Помню, я потёр подбородок в судейской манере. «Наши процедуры очистки не являются чрезмерно строгими. Вы можете продержаться до тех пор, пока мы не сможем прислать к вам медкоманду?»
«Нет времени! Смотри!» Она повернула свой датчик, чтобы показать мужчину и женщину, лежащих на ускорительных диванах. Оба были прекрасны: у женщины были шелковистые черные волосы, привлекательное овальное лицо; мужчина был мускулистым, как большой кот, черты его лица — резко очерчены и полны жизни. Оба лежат неподвижно, глаза закрыты, дышат быстро, дыхание неглубокое, бледные как лёд. Нетрудно было представить, что они присмерти, но поздне выяснилось, что они оба были из людей-для-удовольствия, которые пришли в каюту капитана перед началом вспышки заболевания. Они помогли ей провести время, а позднее, тщательно проинструктированные, они помогли ей обмануть меня.
Датчик повернулся обатно на напряжённое лицо капитана. «Пожалуйста!»
Когда-то, я не позволил бы их красоте побудить меня к моему гибельному акту милосердия. Но после всех этих столетий я узнал степень честности. Покажи мне Демимин Анна Гоэре бушующих чудовищ, что шастали по её грузовому трюму, я непременно уничтожил бы судно ядерным оружием до того, как оно вошло в нашу атмосферу.
Но я этого не сделал. Я проинструктировал её посадить грузовой корабль на подходящее дезинфекционное поле, и она направила Виджиа Мару туда. Она, конечно же, не собиралась садиться вместе с кораблём.
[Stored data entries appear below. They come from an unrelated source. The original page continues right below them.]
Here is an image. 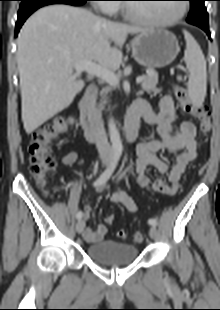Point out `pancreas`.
I'll list each match as a JSON object with an SVG mask.
<instances>
[{
  "mask_svg": "<svg viewBox=\"0 0 220 310\" xmlns=\"http://www.w3.org/2000/svg\"><path fill=\"white\" fill-rule=\"evenodd\" d=\"M147 75L143 77V81L141 82V87L143 91L153 95H156L161 92V89L157 88L156 85L158 83V73L154 69H148ZM106 103V99L104 98L100 107L103 108V105Z\"/></svg>",
  "mask_w": 220,
  "mask_h": 310,
  "instance_id": "1",
  "label": "pancreas"
}]
</instances>
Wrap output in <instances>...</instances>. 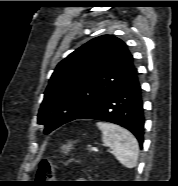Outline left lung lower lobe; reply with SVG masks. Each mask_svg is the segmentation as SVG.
<instances>
[{
    "label": "left lung lower lobe",
    "instance_id": "0a47b994",
    "mask_svg": "<svg viewBox=\"0 0 178 186\" xmlns=\"http://www.w3.org/2000/svg\"><path fill=\"white\" fill-rule=\"evenodd\" d=\"M75 119H95L118 124L131 131L142 146L145 119L137 71Z\"/></svg>",
    "mask_w": 178,
    "mask_h": 186
}]
</instances>
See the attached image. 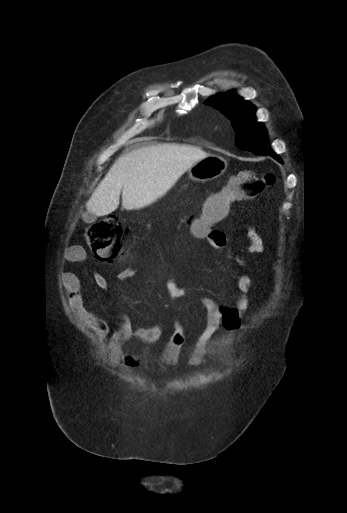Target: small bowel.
Masks as SVG:
<instances>
[{"label":"small bowel","instance_id":"obj_1","mask_svg":"<svg viewBox=\"0 0 347 513\" xmlns=\"http://www.w3.org/2000/svg\"><path fill=\"white\" fill-rule=\"evenodd\" d=\"M195 237L206 240L213 249H222L228 244L226 232L218 227H213L205 234ZM246 248L249 252L256 254L263 253L265 250L263 240L253 226H249L246 233ZM84 257L85 251L80 246L71 247L67 253L69 262H78ZM138 266L139 263L125 266L118 274L119 280L126 281L132 278ZM60 276L68 306L74 318L85 328L94 332L101 342L109 341L111 343L112 356L118 365L137 368L144 361L140 355L124 354L121 351L123 343L135 339L144 345L152 346L165 336L168 328H171L172 332L159 356L160 364L165 367L176 366L186 353L185 330L179 321L170 320L167 323L154 326H136L128 319L122 318L119 328L111 334L109 323L86 308L78 277L68 271H64ZM93 280L100 288L108 286L103 275H94ZM251 285L250 278L245 273L238 272L234 276V305H220L209 296L201 299L206 310V325L187 352L188 366H199L204 357L214 351L215 347L211 346L210 341L219 331L238 329L241 326L242 315L249 309L248 295ZM165 287L171 297H182L187 294V289L179 284L173 276L166 277Z\"/></svg>","mask_w":347,"mask_h":513}]
</instances>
В тысяче метрах над полем её спасательная шлюпка отделилась от корабля и метнулась прочь. Я не знаю, как она думала, что сможет избежать поимки.
Виджиа Мару приземлился жёстко, но, к сожалению, не достаточно жёстко, чтобы убить всех, кто был внутри. Они вырвались из изогнутого корпуса и понеслись как олени, огромными прыжками, высоко задирая ноги, словно верили, что смогут убежать от болезни, которая пожирала их. Когда они побежали, их кожа опала, обнажив кости, мускулы и внутренние органы. Они перемахнули бронестены и ворвались в город прежде, чем мы смогли среагировать. Пока я не начал службу на борту этого корабля, я никогда не был свидетелем такого ужасного зрелища.
Миллионы умерли не только из-за вирулентности болезни. При большинстве традиционных эпидемий умирающие становятся слишком слабыми, чтобы передвигаться. В этом же случае, жертвы, казалось, собрали энергию для одного последнего усилия. С отчаянным энтузиазмом они выискивали и заражали здоровых, пока обезвоживание и шок не свалили их.
Из моих самых древних воспоминаний лишь это одно совершенно ясное, во всех подробностях. Я выжил, как и Демимин Анна Гоэре, и оба мы здесь.
Первые несколько сотен лет корабль причинял ей боль всеми известными человечеству болезненными состояниями, и этого было достаточно. От меня никогда не требовалось тренировать свои способности. Она умирала от одной страшной болезни, потом от другой. Между приступами болезней она занималась здоровьем с безрадостной решимостью и без пользы. Но в конце концов она устала от жизни и стала терпима к физической боли — достоинства, которым я завидую. С тех пор она была источником большого количества боли для меня — и вины, конечно.